Reilly: Otherwise itwouldn’t match, yeah. And we’ve not found anything that does this. We are very proud of the level of security we offer every day, but we are not complacent.
Banking Exchange: What about the human element? How do you improve the containment of the leakiness of the human element?
Reilly: Access management and identity management, which we touched on, yes, that remains critical.
At BofA, we reduce access as much as we possibly can to only the information that you need for the job you need to do. You don’t inherit access as you travel through the company and your role changes. We try to revoke access. We have policies around what we call “Use it or lose it.” If you haven’t used a certain set of accesses in a particular period of time they’re automatically revoked.
That even extends to building access, which can be incredibly annoying.
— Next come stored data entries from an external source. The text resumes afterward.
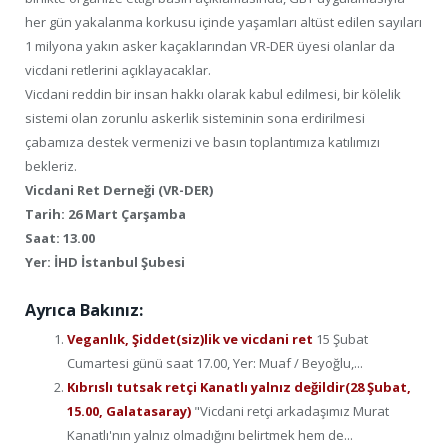
her gün yakalanma korkusu içinde yaşamları altüst edilen sayıları
1 milyona yakın asker kaçaklarından VR-DER üyesi olanlar da
vicdani retlerini açıklayacaklar.
Vicdani reddin bir insan hakkı olarak kabul edilmesi, bir kölelik
sistemi olan zorunlu askerlik sisteminin sona erdirilmesi
çabamıza destek vermenizi ve basın toplantımıza katılımızı
bekleriz.
Vicdani Ret Derneği (VR-DER)
Tarih: 26 Mart Çarşamba
Saat: 13.00
Yer: İHD İstanbul Şubesi
Ayrıca Bakınız:
Veganlık, Şiddet(siz)lik ve vicdani ret
15 Şubat
Cumartesi günü saat 17.00, Yer: Muaf / Beyoğlu,...
Kıbrıslı tutsak retçi Kanatlı yalnız değildir(28 Şubat,
15.00, Galatasaray)
"Vicdani retçi arkadaşımız Murat
Kanatlı'nın yalnız olmadığını belirtmek hem de...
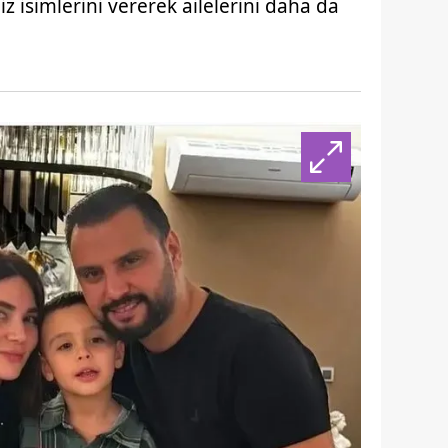
iz isimlerini vererek ailelerini daha da
 çerezlerle ilgili bilgi almak için lütfen
tıklayınız
.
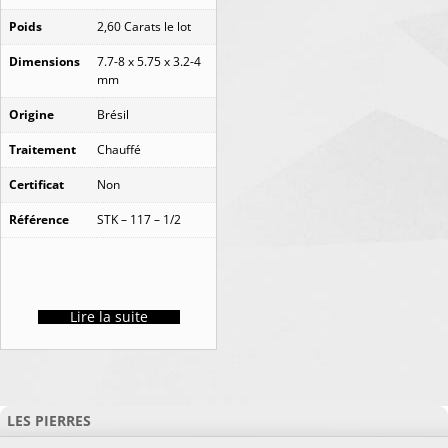
Poids
2,60 Carats le lot
Dimensions
7.7-8 x 5.75 x 3.2-4
mm
Origine
Brésil
Traitement
Chauffé
Certificat
Non
Référence
STK – 117 – 1/2
Lire la suite
LES PIERRES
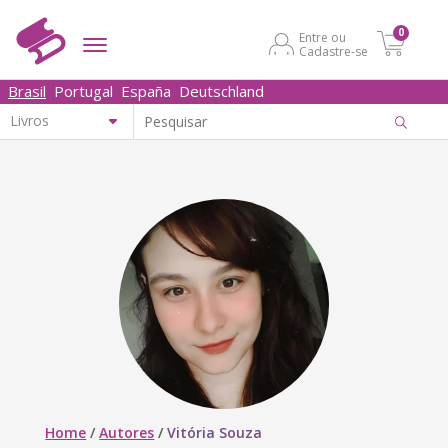
0
Entre ou
Cadastre-se
Brasil
Portugal
España
Deutschland
Home
/
Autores
/
Vitória Souza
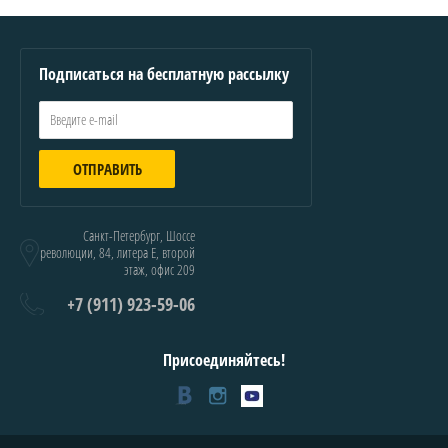
Подписаться на бесплатную рассылку
ОТПРАВИТЬ
Санкт-Петербург, Шоссе
революции, 84, литера Е, второй
этаж, офис 209
+7 (911) 923-59-06
Присоединяйтесь!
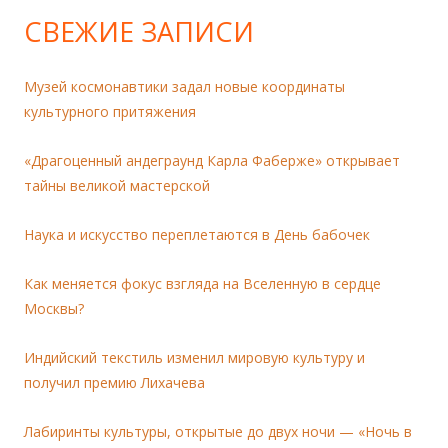
СВЕЖИЕ ЗАПИСИ
Музей космонавтики задал новые координаты
культурного притяжения
«Драгоценный андеграунд Карла Фаберже» открывает
тайны великой мастерской
Наука и искусство переплетаются в День бабочек
Как меняется фокус взгляда на Вселенную в сердце
Москвы?
Индийский текстиль изменил мировую культуру и
получил премию Лихачева
Лабиринты культуры, открытые до двух ночи — «Ночь в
But if you haven’t happened to have traveled onto a floor over a certain period of time you will lose your access to that floor.
Annoying, but it’s a smart way to go. It helps to self-police constantly that if you don’t use something we’re going to assume we can take the access away.
You also have to ensure that you don’t put humans in harm’s way. We worry just as much about the mistake as the deeds of the genuine bad actor.
Laptops are an example. All of that sort of thing is encrypted. So if we do lose one it is not going to be a lot of good to you.
If you make the mistake of then connecting it to a network, we’re looking for that lost laptop the entire time. We’ll remotely wipe it. If we lose a handheld device we have remote-wipe capabilities for that too.
And we store very little information on a laptop at BofA—it’s really a virtual desktop. It is very much a pane of glass that allows you to get to information that’s resident in the data center. But that data can’t be on that device because they’re going to get lost. They’re going to get stolen.
So while we encrypt, while we have remote wipe capability, the ultimate defense is to not have anything on there in the first place other than the software that you need to run email, to browse, those kind of things.